But for all of its clear-eyed analysis of the demographics and statistics and . . . sins that have hobbled the denomination, the organizers of NEXT are offering something useful and constructive to the church: encouragement to fail. What’s more, NEXT wants to show in these gatherings what failure can do to re-birth the church.

“If you’re not failing, then you’re not learning. And if you’re not learning, then you’re not progressing in the work,” said Frank Yamata, President of McCormick Theological Seminary, on a panel exploring Shared Leadership.

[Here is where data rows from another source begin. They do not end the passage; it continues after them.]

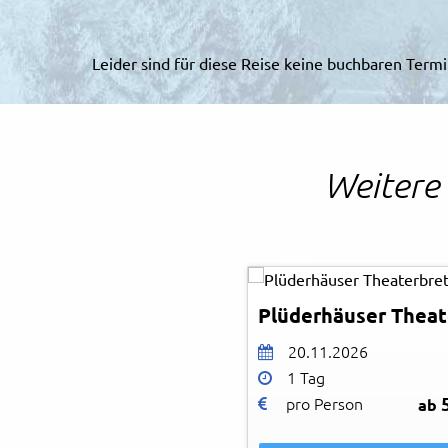
Leider sind für diese Reise keine buchbaren Ter
Weitere 
© Bauer
20.11.2026
1 Tag
pro Person
ab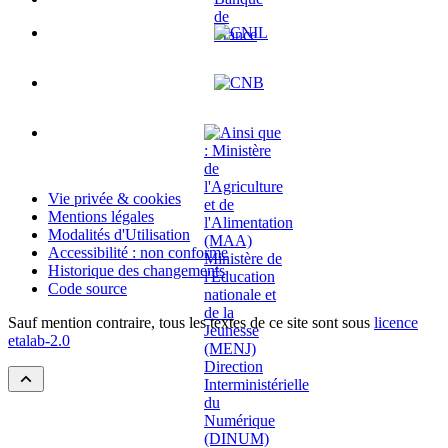
Vie privée & cookies
Mentions légales
Modalités d'Utilisation
Accessibilité : non conforme
Historique des changements
Code source
Sauf mention contraire, tous les textes de ce site sont sous
licence
etalab-2.0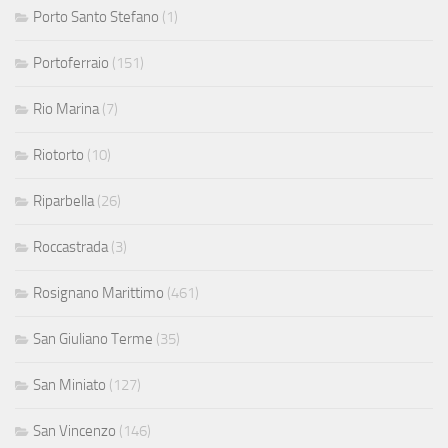
Porto Santo Stefano
(1)
Portoferraio
(151)
Rio Marina
(7)
Riotorto
(10)
Riparbella
(26)
Roccastrada
(3)
Rosignano Marittimo
(461)
San Giuliano Terme
(35)
San Miniato
(127)
San Vincenzo
(146)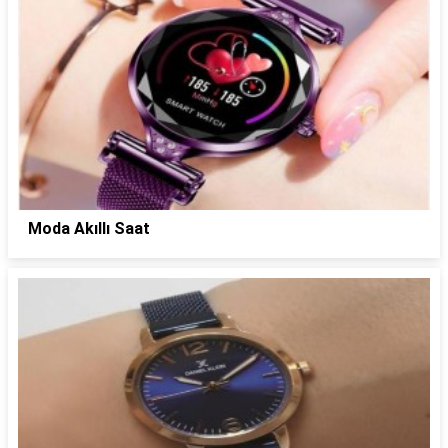
Moda Akıllı Saat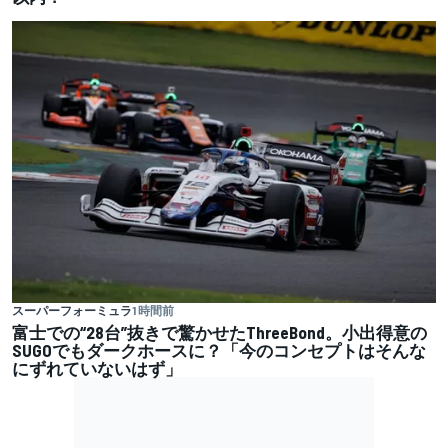
スーパーフォーミュラ
1 時間前
富士での“28台”抜きで驚かせたThreeBond。小出得意の
SUGOでもダークホースに？「今のコンセプトはそんな
にずれていないはず」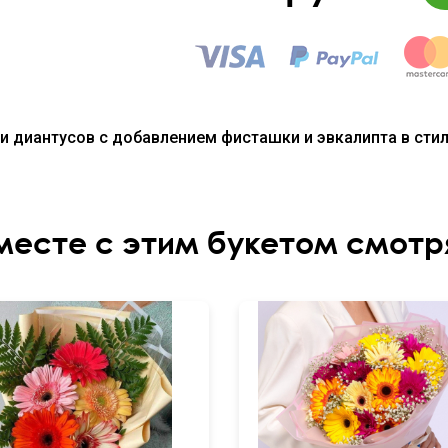
м и диантусов с добавлением фисташки и эвкалипта в сти
месте с этим букетом смотр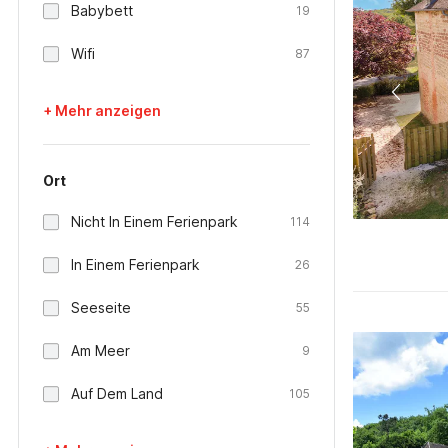
Babybett
19
Wifi
87
+ Mehr anzeigen
Ort
Nicht In Einem Ferienpark
114
In Einem Ferienpark
26
Seeseite
55
Am Meer
9
Auf Dem Land
105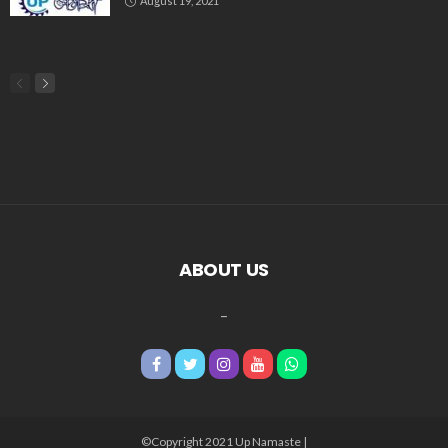
August 19, 2021
ABOUT US
_
©Copyright 2021 Up Namaste |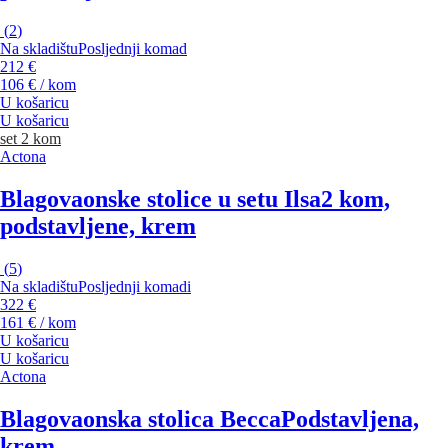
(
2
)
Na skladištu
Posljednji komad
212 €
106 € / kom
U košaricu
U košaricu
set 2 kom
Actona
Blagovaonske stolice u setu Ilsa
2 kom,
podstavljene, krem
(
5
)
Na skladištu
Posljednji komadi
322 €
161 € / kom
U košaricu
U košaricu
Actona
Blagovaonska stolica Becca
Podstavljena,
krem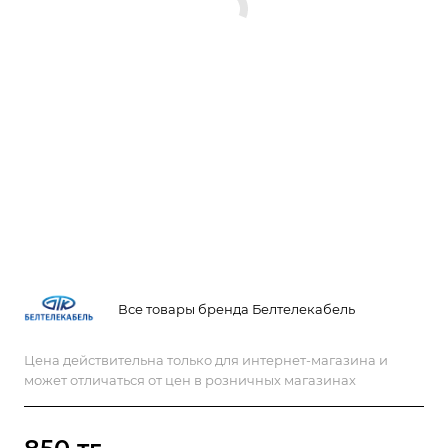
Все товары бренда Белтелекабель
Цена действительна только для интернет-магазина и
может отличаться от цен в розничных магазинах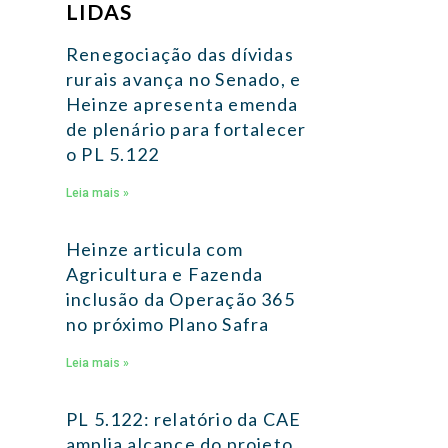
LIDAS
Renegociação das dívidas
rurais avança no Senado, e
Heinze apresenta emenda
de plenário para fortalecer
o PL 5.122
Leia mais »
Heinze articula com
Agricultura e Fazenda
inclusão da Operação 365
no próximo Plano Safra
Leia mais »
PL 5.122: relatório da CAE
amplia alcance do projeto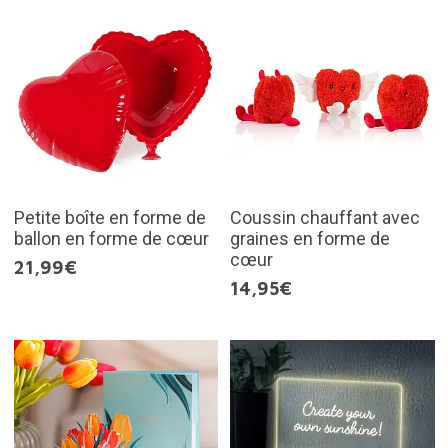
Petite boîte en forme de
Coussin chauffant avec
ballon en forme de cœur
graines en forme de
cœur
21,99€
14,95€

The Administrative Commission has come to embody failure as much as anything in the contemporary church, and yet Bill Golderer and Aisha Brooks Lytle told the compelling story of how they have embraced and empowered an AC to do amazing work through Broad Street Ministries. Aisha took it a step further, recommending that pastors–for the sake of growth and accountability–ought to consider forming their own personal AC’s.

I’m on board. I wonder if Aisha would be on mine.

The next NEXT post will share the Invitation and Creation insights I gleaned from the gathering.

 

13 thoughts on “NEXT 2013: Worship and Failure

  1. Rocky – what a great summary. It gets me so pumped about what’s hapoening!! Looking forward to reading the next post.

  2. Rocky! Good for you to be so engaged with your job. I mean, it’s supposed to be more than a job…but it’s still a job, and I am sure that it is as full of annoying little details as most jobs. But I love that you are reaching and exploring for how to make this better.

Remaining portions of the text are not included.